Records shown –
++++++++
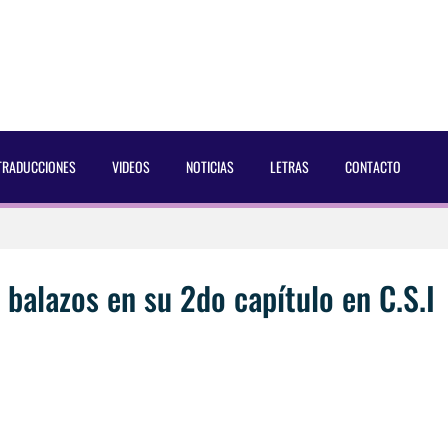
TRADUCCIONES
VIDEOS
NOTICIAS
LETRAS
CONTACTO
 Dust Magazine [2025]
ncés Bach Buquen
 balazos en su 2do capítulo en C.S.I
aducida]
eo2 [2025]
AC Cosmetics [2025]
 por Soria a Mister R&B España 2026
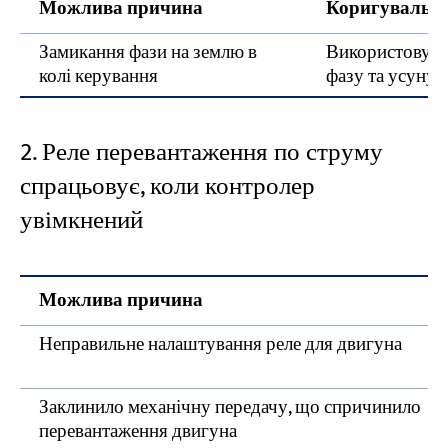
Можлива причина
Коригувальні 
Замикання фази на землю в
Використовуйт
колі керування
фазу та усунути
2. Реле перевантаження по струму
спрацьовує, коли контролер
увімкнений
Можлива причина
Неправильне налаштування реле для двигуна
Заклинило механічну передачу, що спричинило
перевантаження двигуна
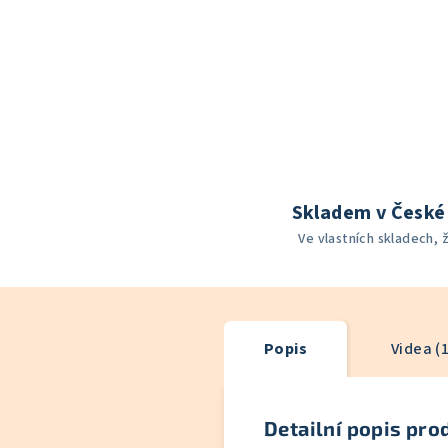
Skladem v České 
Ve vlastních skladech, 
Popis
Videa (1
Detailní popis pro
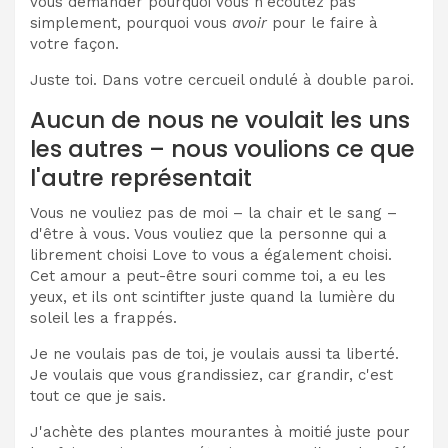
vous demander pourquoi vous n'écoutez pas
simplement, pourquoi vous
avoir
pour le faire à
votre façon.
Juste toi. Dans votre cercueil ondulé à double paroi.
Aucun de nous ne voulait les uns
les autres – nous voulions ce que
l'autre représentait
Vous ne vouliez pas de moi – la chair et le sang –
d'être à vous. Vous vouliez que la personne qui a
librement choisi Love to vous a également choisi.
Cet amour a peut-être souri comme toi, a eu les
yeux, et ils ont scintifter juste quand la lumière du
soleil les a frappés.
Je ne voulais pas de toi, je voulais aussi ta liberté.
Je voulais que vous grandissiez, car grandir, c'est
tout ce que je sais.
J'achète des plantes mourantes à moitié juste pour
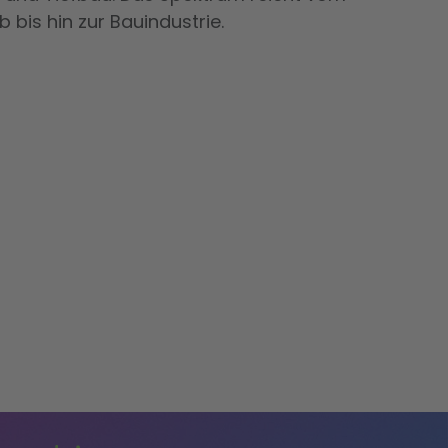
 bis hin zur Bauindustrie.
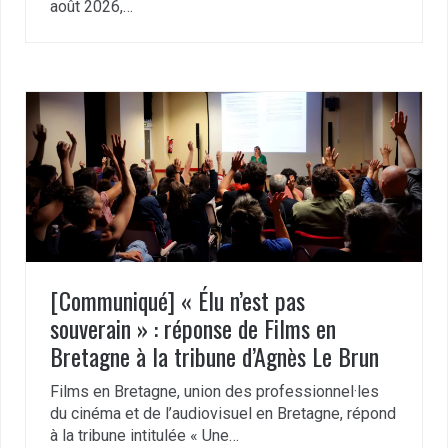
août 2026,…
[Communiqué] « Élu n’est pas
souverain » : réponse de Films en
Bretagne à la tribune d’Agnès Le Brun
Films en Bretagne, union des professionnel·les
du cinéma et de l’audiovisuel en Bretagne, répond
à la tribune intitulée « Une…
++++++++
Exercise requirements –
Every line above between the one containing "ncés Bach Buquen" and the one containing "Skladem v České", those two included, is to be printed exactly. No pictures go into the copy.

Result –
ncés Bach Buquen
 balazos en su 2do capítulo en C.S.I
aducida]
eo2 [2025]
AC Cosmetics [2025]
 por Soria a Mister R&B España 2026
Можлива причина
Коригувальні 
Замикання фази на землю в
Використовуйт
колі керування
фазу та усунути
2. Реле перевантаження по струму
спрацьовує, коли контролер
увімкнений
Можлива причина
Неправильне налаштування реле для двигуна
Заклинило механічну передачу, що спричинило
перевантаження двигуна
Skladem v České 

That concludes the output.